9. Desenvolvimento Nacional Sustentável
A licitação não serve apenas para comprar, mas para promover políticas públicas. O desenvolvimento sustentável abrange três dimensões:
- Econômica: Estímulo à indústria nacional e pequenas empresas.
- Ambiental: Exigência de produtos reciclados ou de baixo impacto ambiental.
- Social: Exigência de reserva de vagas para egressos do sistema prisional ou mulheres vítimas de violência doméstica (conforme regulamento).
ALERTA: CONSEQUÊNCIA PRÁTICA
O descumprimento de critérios de sustentabilidade previstos no edital leva à desclassificação da proposta, mesmo que seja o menor preço.
10. Resumo de Diferenciação: Razoabilidade vs. Proporcionalidade
Frequentemente confundidos, devem ser aplicados para evitar o formalismo excessivo:
- Razoabilidade: É o "bom senso". Atuar dentro do que é aceitável e lógico.
- Proporcionalidade: É o equilíbrio entre os meios e os fins. Não impor uma sanção de 10 anos por um atraso de 1 dia (excesso).
- Exemplo: Permitir a correção de um erro material simples em uma planilha de custos em vez de desclassificar o licitante (Princípio do Formalismo Moderado).
Perguntas frequentes
Quais são os principais princípios que regem a Lei 14.133/2021?

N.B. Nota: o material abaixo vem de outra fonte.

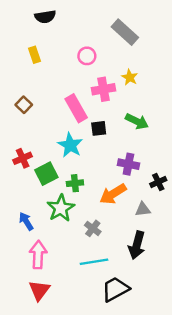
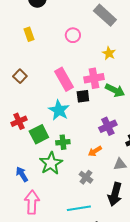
pink cross: (104, 89) -> (94, 78), moved
purple cross: (128, 164) -> (108, 126), turned -36
orange arrow: (113, 194) -> (95, 151), size x0.6
gray cross: (93, 228) -> (86, 177), moved

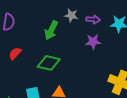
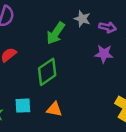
green diamond: (49, 63) -> (47, 72), turned -55

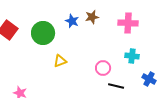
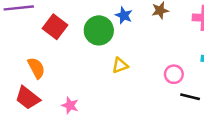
blue star: (72, 21) -> (124, 15), moved

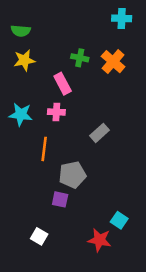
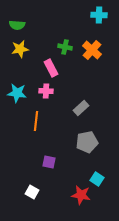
gray pentagon: (72, 175) -> (87, 142), moved

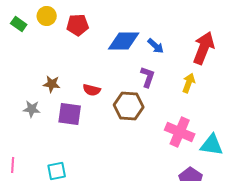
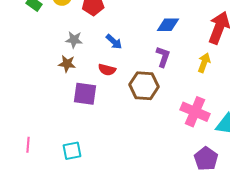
blue diamond: (124, 41) -> (168, 25), moved, size x0.7
blue arrow: (156, 46) -> (114, 42), moved
gray star: (32, 109) -> (74, 40), moved

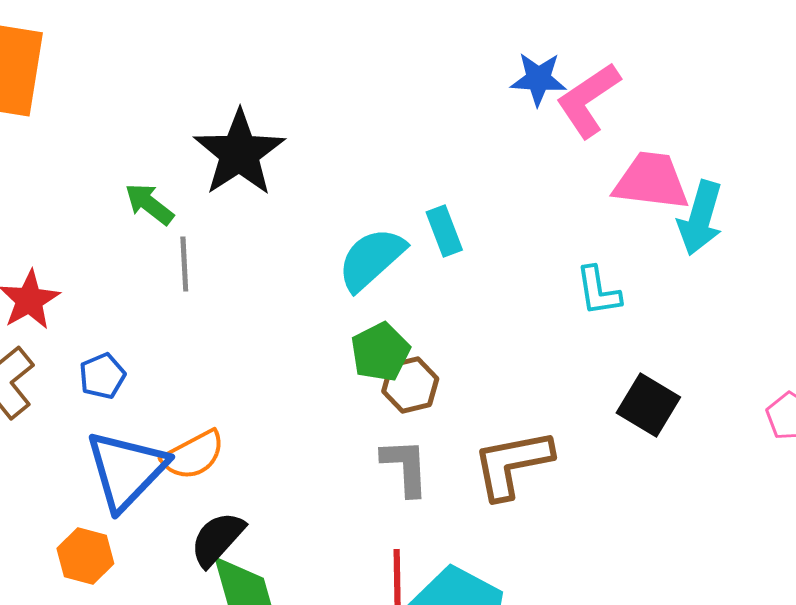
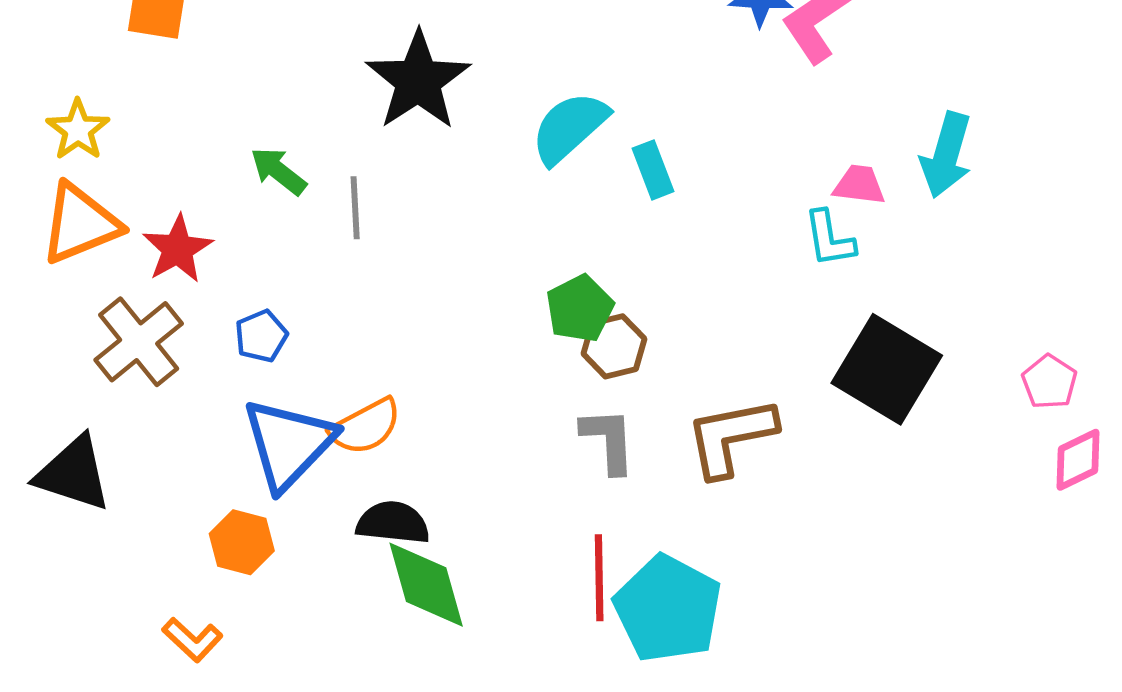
pink trapezoid: (651, 181) -> (859, 185), moved, size x0.6
green arrow: (149, 204) -> (278, 171), moved
cyan semicircle: (371, 259) -> (569, 128), moved
black square: (648, 405) -> (887, 369), size x1.5
black semicircle: (217, 539) -> (393, 523), turned 54

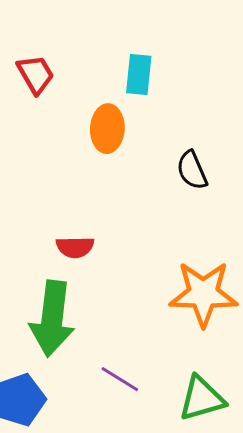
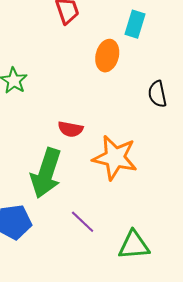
orange star: (203, 294) -> (115, 158), moved

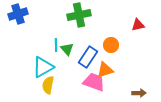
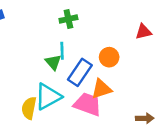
green cross: (79, 15) -> (68, 19), size x0.6
cyan line: (56, 45) -> (62, 51), moved
cyan triangle: (43, 67) -> (48, 97), moved

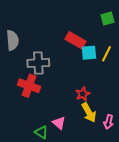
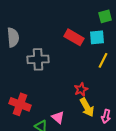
cyan square: (89, 53) -> (97, 37), moved
yellow line: (106, 54) -> (103, 60), moved
red cross: (29, 86) -> (20, 104), moved

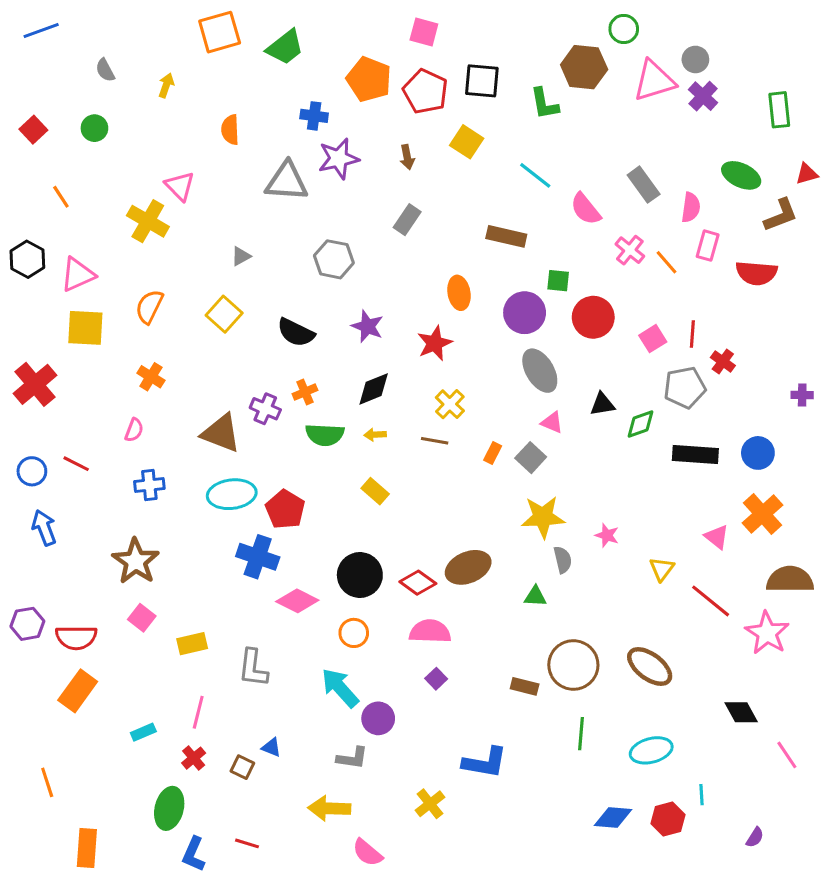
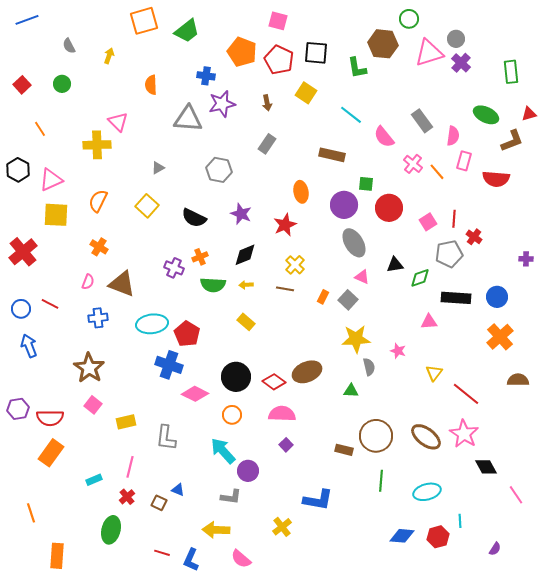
yellow cross: (148, 221) -> (97, 145), turned -32
brown triangle: (221, 433) -> (122, 284), moved
pink triangle: (717, 537) -> (429, 322), moved, turned -42
brown semicircle: (790, 580) -> (518, 380), size x0.7
pink star: (767, 633) -> (464, 434), moved
blue L-shape: (194, 854) -> (191, 560), moved

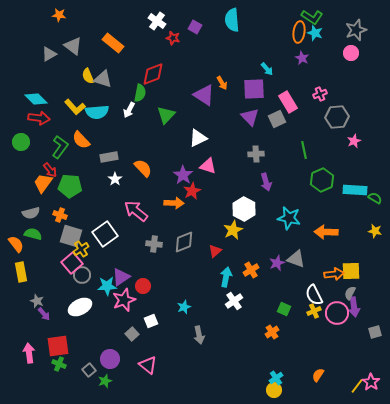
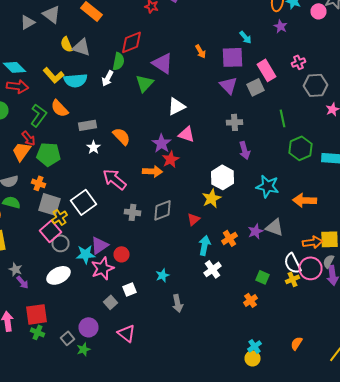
pink circle: (351, 53) -> (318, 11), moved
purple triangle: (204, 95) -> (162, 63), moved
pink circle: (337, 313) -> (310, 268), moved

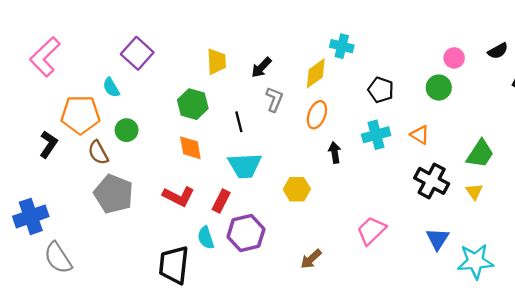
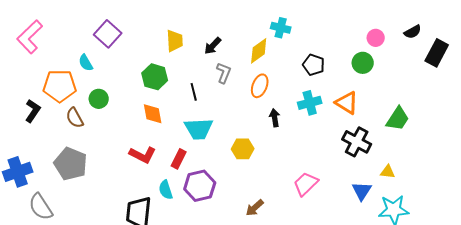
orange triangle: (420, 135) -> (347, 103), size x1.4
yellow triangle: (474, 192) -> (388, 172), moved, turned -49
gray pentagon: (114, 194) -> (71, 164), moved

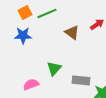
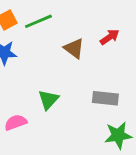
gray rectangle: (81, 80) -> (105, 98), moved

A Nova Lei de Licitações consolidou um rol de 22 princípios, incluindo os clássicos como legalidade, impessoalidade e moralidade, além de diretrizes modernas como planejamento, segregação de funções, transparência e desenvolvimento nacional sustentável.
Qual a diferença entre os princípios da eficiência, eficácia e economicidade?
A eficiência foca na otimização de meios e processos para fazer mais com menos, a eficácia busca atingir os resultados e metas planejadas, enquanto a economicidade prioriza a seleção da proposta com a melhor relação custo-benefício para a Administração.
O que é o princípio da segregação de funções nas licitações?
Este princípio determina que as funções suscetíveis a riscos devem ser exercidas por pessoas diferentes, evitando que o mesmo agente seja responsável por planejar, fiscalizar e autorizar pagamentos, o que previne erros e fraudes no processo licitatório.
Como funciona a inversão de fases na nova Lei de Licitações?
A inversão de fases permite que a Administração julgue primeiro as propostas e, posteriormente, realize a habilitação apenas do licitante vencedor. Essa prática visa conferir maior celeridade ao certame, evitando a análise documental de todos os participantes.